- **TASK DESCRIPTION**:
Your copy of the listing should be exact and should contain no pictures.

----------------------------------------

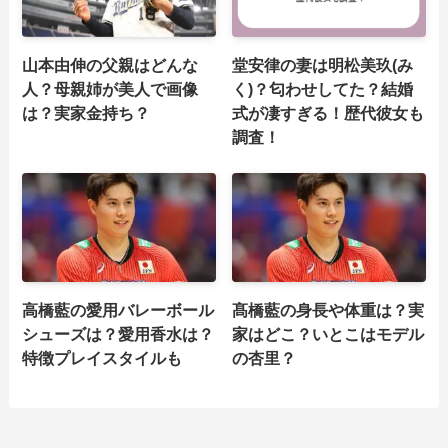
山本由伸の父親はどんな
堂安律の妻は明松美玖(み
人？母親姉が美人で画像
く)？匂わせしてた？結婚
は？実家金持ち？
式が凄すぎる！歴代彼女も
調査！
高橋藍の愛用バレーボール
髙橋藍の身長や体重は？実
シューズは？愛用香水は？
家はどこ？いとこはモデル
特徴プレイスタイルも
の杏里？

----------------------------------------

- **RESULT OF THE TASK**:
山本由伸の父親はどんな
堂安律の妻は明松美玖(み
人？母親姉が美人で画像
く)？匂わせしてた？結婚
は？実家金持ち？
式が凄すぎる！歴代彼女も
調査！
高橋藍の愛用バレーボール
髙橋藍の身長や体重は？実
シューズは？愛用香水は？
家はどこ？いとこはモデル
特徴プレイスタイルも
の杏里？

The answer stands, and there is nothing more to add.